Find a matrix whose null space is equal to the range of the matrix A? So here is the solution:

I don't understand how the null space relates to consistency of the matrix A. In another word, I don't understand how this method of solving leads to answer. 
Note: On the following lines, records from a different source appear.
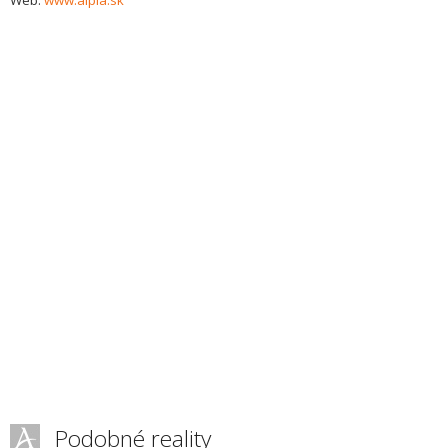
Web:
www.alpia.sk
Podobné reality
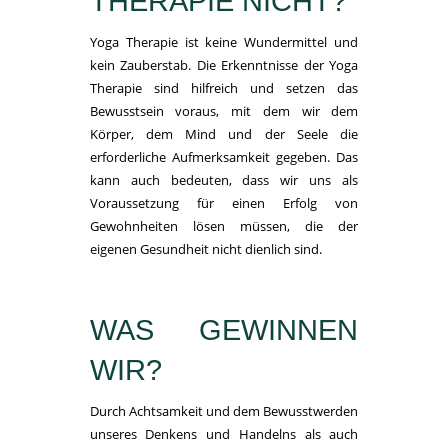
THERAPIE NICHT?
Yoga Therapie ist keine Wundermittel und
kein Zauberstab. Die Erkenntnisse der Yoga
Therapie sind hilfreich und setzen das
Bewusstsein voraus, mit dem wir dem
Körper, dem Mind und der Seele die
erforderliche Aufmerksamkeit gegeben. Das
kann auch bedeuten, dass wir uns als
Voraussetzung für einen Erfolg von
Gewohnheiten lösen müssen, die der
eigenen Gesundheit nicht dienlich sind.
WAS GEWINNEN
WIR?
Durch Achtsamkeit und dem Bewusstwerden
unseres Denkens und Handelns als auch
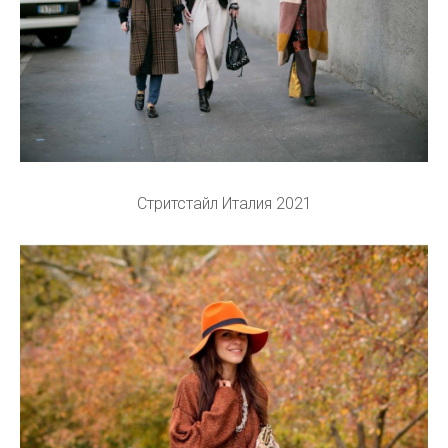
Стритстайл Италия 2021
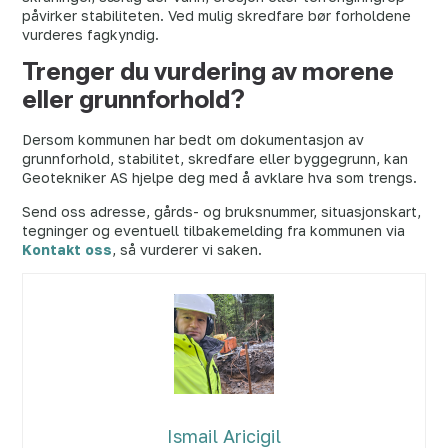
påvirker stabiliteten. Ved mulig skredfare bør forholdene
vurderes fagkyndig.
Trenger du vurdering av morene
eller grunnforhold?
Dersom kommunen har bedt om dokumentasjon av
grunnforhold, stabilitet, skredfare eller byggegrunn, kan
Geotekniker AS hjelpe deg med å avklare hva som trengs.
Send oss adresse, gårds- og bruksnummer, situasjonskart,
tegninger og eventuell tilbakemelding fra kommunen via
Kontakt oss
, så vurderer vi saken.
Ismail Aricigil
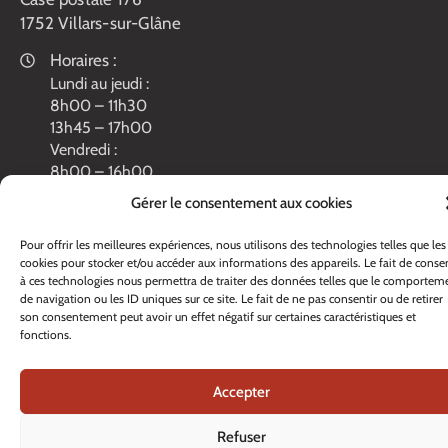
1752 Villars-sur-Glâne
Horaires :
Lundi au jeudi :
8h00 – 11h30
13h45 – 17h00
Vendredi :
8h00 – 16h00
Veille de fête: 13h45 – 16h00
Gérer le consentement aux cookies
Tél. :
+41 26 408 33 33
Pour offrir les meilleures expériences, nous utilisons des technologies telles que les
Contacter nos services
cookies pour stocker et/ou accéder aux informations des appareils. Le fait de consen
à ces technologies nous permettra de traiter des données telles que le comportem
de navigation ou les ID uniques sur ce site. Le fait de ne pas consentir ou de retirer
son consentement peut avoir un effet négatif sur certaines caractéristiques et
fonctions.
Accepter
Refuser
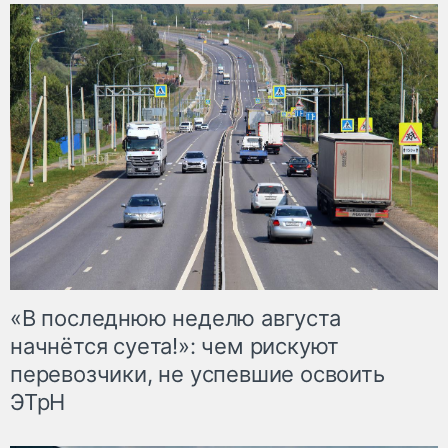
«В последнюю неделю августа
начнётся суета!»: чем рискуют
перевозчики, не успевшие освоить
ЭТрН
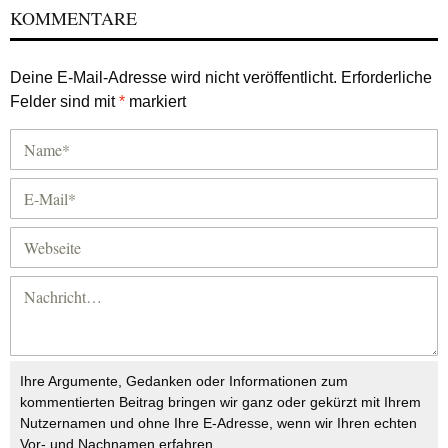
KOMMENTARE
Deine E-Mail-Adresse wird nicht veröffentlicht.
Erforderliche
Felder sind mit
*
markiert
Ihre Argumente, Gedanken oder Informationen zum
kommentierten Beitrag bringen wir ganz oder gekürzt mit Ihrem
Nutzernamen und ohne Ihre E-Adresse, wenn wir Ihren echten
Vor- und Nachnamen erfahren.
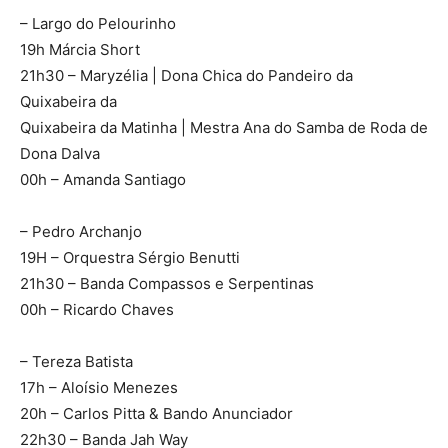
– Largo do Pelourinho
19h Márcia Short
21h30 – Maryzélia | Dona Chica do Pandeiro da
Quixabeira da
Quixabeira da Matinha | Mestra Ana do Samba de Roda de
Dona Dalva
00h – Amanda Santiago
– Pedro Archanjo
19H – Orquestra Sérgio Benutti
21h30 – Banda Compassos e Serpentinas
00h – Ricardo Chaves
– Tereza Batista
17h – Aloísio Menezes
20h – Carlos Pitta & Bando Anunciador
22h30 – Banda Jah Way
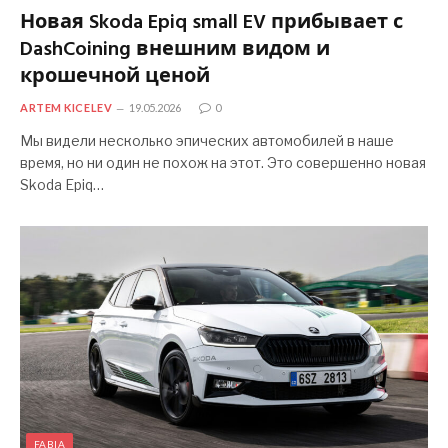
Новая Skoda Epiq small EV прибывает с
DashCoining внешним видом и
крошечной ценой
ARTEM KICELEV
19.05.2026
0
Мы видели несколько эпических автомобилей в наше
время, но ни один не похож на этот. Это совершенно новая
Skoda Epiq…
FABIA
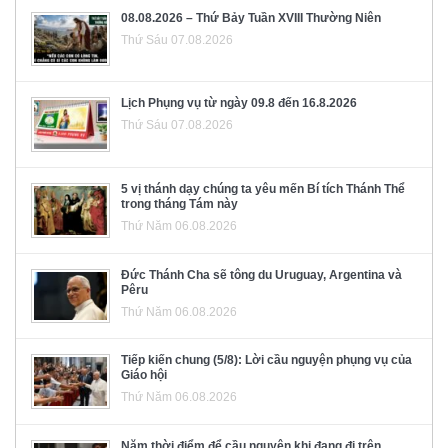
08.08.2026 – Thứ Bảy Tuần XVIII Thường Niên
Thứ Sáu 07.08.2026
Lịch Phụng vụ từ ngày 09.8 đến 16.8.2026
Thứ Sáu 07.08.2026
5 vị thánh dạy chúng ta yêu mến Bí tích Thánh Thể
trong tháng Tám này
Thứ Năm 06.08.2026
Đức Thánh Cha sẽ tông du Uruguay, Argentina và
Pêru
Thứ Năm 06.08.2026
Tiếp kiến chung (5/8): Lời cầu nguyện phụng vụ của
Giáo hội
Thứ Năm 06.08.2026
Năm thời điểm để cầu nguyện khi đang đi trên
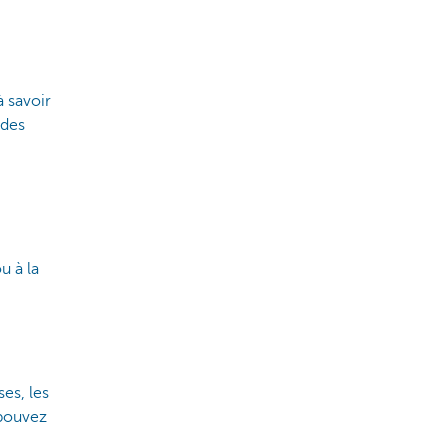
 savoir
 des
u à la
es, les
 pouvez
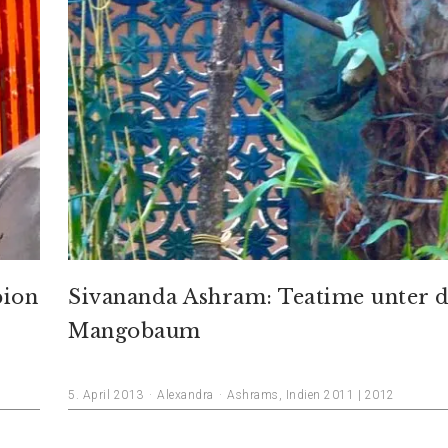
pion
Sivananda Ashram: Teatime unter 
Mangobaum
5. April 2013
Alexandra
Ashrams
,
Indien 2011 | 2012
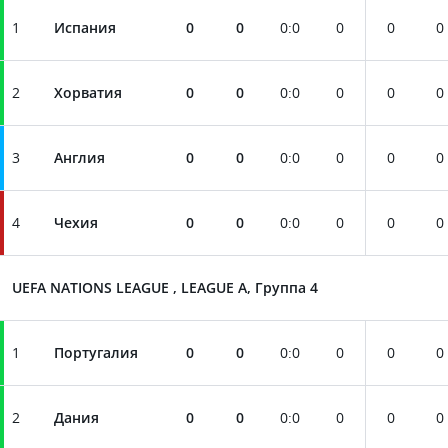
1
Испания
0
0
0
:
0
0
0
0
2
Хорватия
0
0
0
:
0
0
0
0
3
Англия
0
0
0
:
0
0
0
0
4
Чехия
0
0
0
:
0
0
0
0
UEFA NATIONS LEAGUE , LEAGUE A, Группа 4
1
Португалия
0
0
0
:
0
0
0
0
2
Дания
0
0
0
:
0
0
0
0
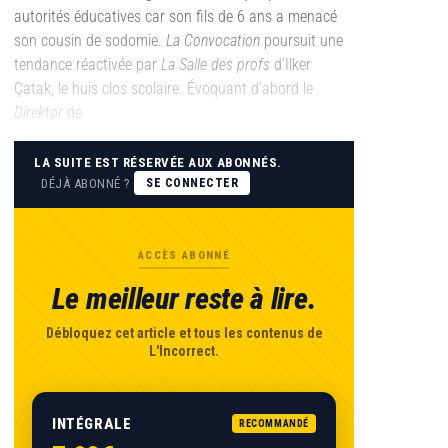
autorités éducatives car son fils de 6 ans a menacé
son cousin de sodomie.
La Convocation
poursuit une
tendance réactivée par
La Salle des profs
d’Ilker
Çatak, le huis clos scolaire. Évoquant d’abord le
Direktør
de
LA SUITE EST RÉSERVÉE AUX ABONNÉS.
DÉJÀ ABONNÉ ?
SE CONNECTER
ACCÈS ABONNÉ
Le meilleur reste à lire.
Débloquez cet article et tous les contenus de
L'Incorrect.
INTÉGRALE
RECOMMANDÉ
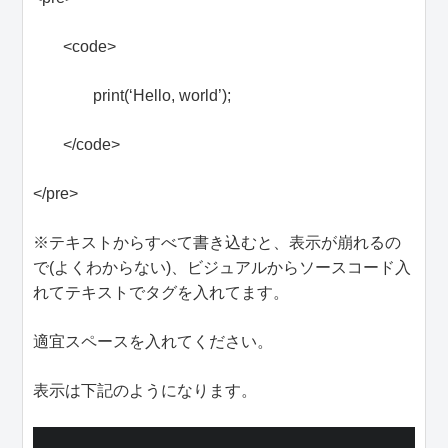
<code>
print(‘Hello, world’);
</code>
</pre>
※テキストからすべて書き込むと、表示が崩れるの
で(よくわからない)、ビジュアルからソースコード入
れてテキストでタグを入れてます。
適宜スペースを入れてください。
表示は下記のようになります。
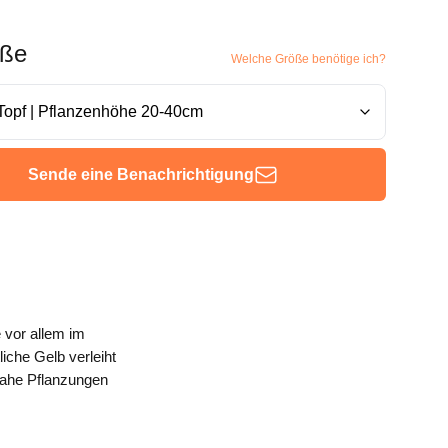
öße
Welche Größe benötige ich?
Sende eine Benachrichtigung
 vor allem im
iche Gelb verleiht
rnahe Pflanzungen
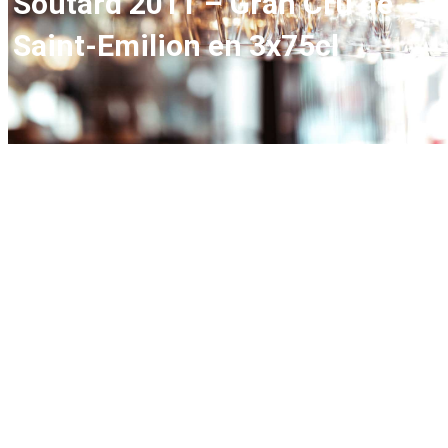
Soutard 2011 – Gran Cru de
Saint-Emilion en 3x75cl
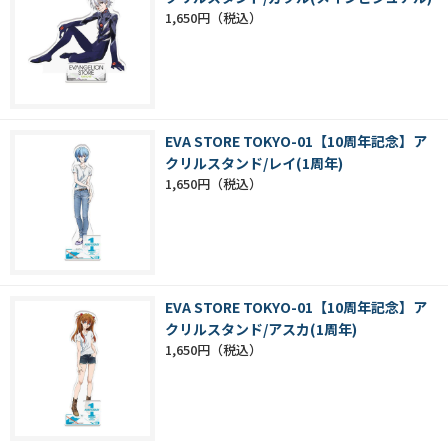
1,650円
EVA STORE TOKYO-01【10周年記念】ア
クリルスタンド/レイ(1周年)
1,650円
EVA STORE TOKYO-01【10周年記念】ア
クリルスタンド/アスカ(1周年)
1,650円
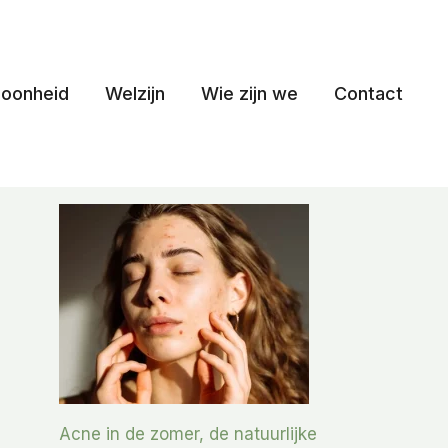
oonheid
Welzijn
Wie zijn we
Contact
Acne in de zomer, de natuurlijke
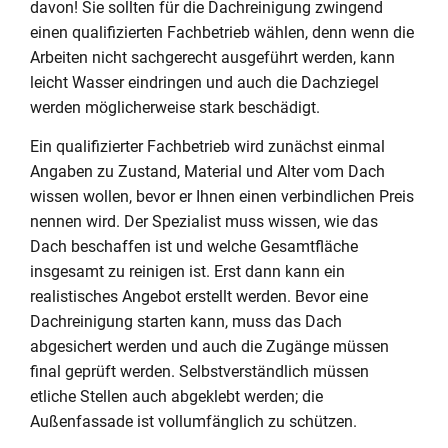
davon! Sie sollten für die Dachreinigung zwingend
einen qualifizierten Fachbetrieb wählen, denn wenn die
Arbeiten nicht sachgerecht ausgeführt werden, kann
leicht Wasser eindringen und auch die Dachziegel
werden möglicherweise stark beschädigt.
Ein qualifizierter Fachbetrieb wird zunächst einmal
Angaben zu Zustand, Material und Alter vom Dach
wissen wollen, bevor er Ihnen einen verbindlichen Preis
nennen wird. Der Spezialist muss wissen, wie das
Dach beschaffen ist und welche Gesamtfläche
insgesamt zu reinigen ist. Erst dann kann ein
realistisches Angebot erstellt werden. Bevor eine
Dachreinigung starten kann, muss das Dach
abgesichert werden und auch die Zugänge müssen
final geprüft werden. Selbstverständlich müssen
etliche Stellen auch abgeklebt werden; die
Außenfassade ist vollumfänglich zu schützen.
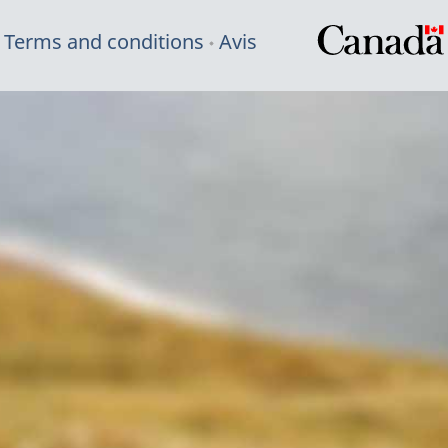
Terms and conditions
Avis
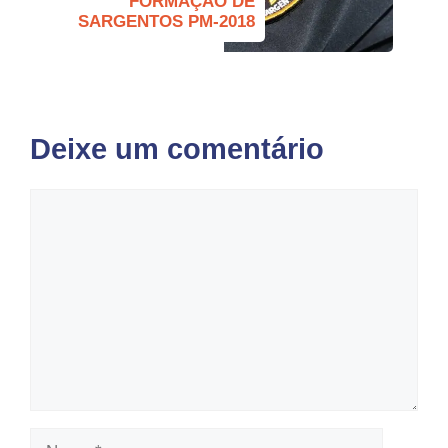
FORMAÇÃO DE
SARGENTOS PM-2018
Deixe um comentário
Comentário
Nome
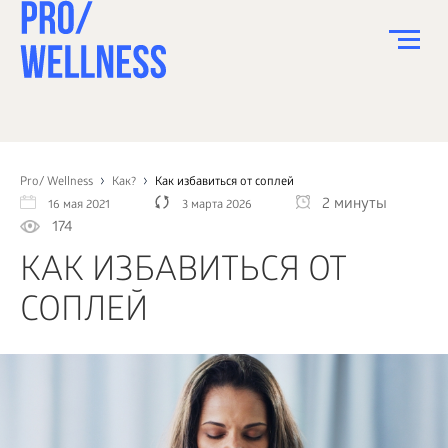
ПИТАНИЕ
СПОРТ
Pro/ Wellness
Как?
Как избавиться от соплей
2 минуты
16 мая 2021
3 марта 2026
ЗДОРОВЬЕ
174
КРАСОТА
КАК ИЗБАВИТЬСЯ ОТ
ПСИХОЛОГИЯ
СОПЛЕЙ
ДЕТИ
ДОМ
КАК?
 A: Notice that the range of the matrix $A$ is the span of the two column vectors:
$$\operatorname{span}(1,1,0)^T,(2,0,1)^T)$$
Now $(x,y,z)^T$ will be in the range of $A$ if the augmented matrix is not invertible so by the row echeloned matrix we see that this will be if
$$  -x+y+2z=0\iff [-1\; 1\;2](x,y,z)^T=0\iff(x,y,z)^T\in\ker [-1\; 1\;2]$$
A: This approach makes more sense to me since I can visualize it geometrically: 
The range of $A$ is the span of its two column vectors $(1, 1, 0)^T$ and $(2, 0, 1)^T$, which is a plane $P$ that passes through the origin in $\mathbf{R}^3$. We're then looking for a matrix $B$ whose nullspace is equal to this plane, i.e. $Bx = 0$ for any $x \in P$. It should be apparent that the $B$ that accomplishes this is $B = n^T$ where $n$ is the normal vector to the plane ($n$ is orthogonal to all points on the plane and thus the dot product of any point on the plane with $n$ is 0). You can compute $n$ by taking the cross product of the columns of $A$ which gives you $(2, 0, 1)^T \times (1, 1, 0)^T = (-1, 1, 2)^T$. Thus $B = (-1, 1, 2)$. Hope this makes sense.